Oddly enough, I actually don't have a strong opinion about this. I grew up on base R, so I don't use most of these tools. But from what I've heard, they are great for beginners. I'm all for giving the students a positive first R experience that makes them want to try it out on their own data. So, I think I agree?

sritchie73 commented 9 years ago

+1 to @mikabr 's thoughts also.

aammd commented 9 years ago
naupaka commented 8 years ago

I might move this type of content into the instructors.md file instead of a separate outline.md file, just keep things consolidated.

tomwright01 commented 8 years ago

I also learned R before the advent of tools such as ggplot and plyr. I'm not keen on emphasising dplyr ggplot etc over the basics such as data types. In my opinion the aim of SWC is to teach good programming, not data analysis. While ggplot etc are great tools I feel an understanding of datatyping leads to better code.
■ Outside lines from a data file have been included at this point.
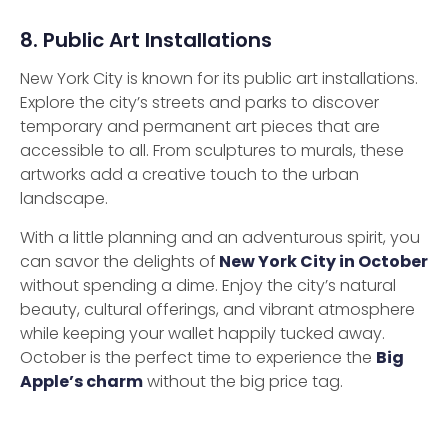
8. Public Art Installations
New York City is known for its public art installations.
Explore the city’s streets and parks to discover
temporary and permanent art pieces that are
accessible to all. From sculptures to murals, these
artworks add a creative touch to the urban
landscape.
With a little planning and an adventurous spirit, you
can savor the delights of
New York City in October
without spending a dime. Enjoy the city’s natural
beauty, cultural offerings, and vibrant atmosphere
while keeping your wallet happily tucked away.
October is the perfect time to experience the
Big
Apple’s charm
without the big price tag.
I agree excitement and achievement are important motivational factors, while I haven't taught R since PR #89 (I think that's the correct PR), I have great hopes that the new structure of lesson topic 4 (data structures) will enhance the relevance and applicability of this topic.

naupaka commented 7 years ago

Closing this since it will be handled by upcoming changes to instructor.md files.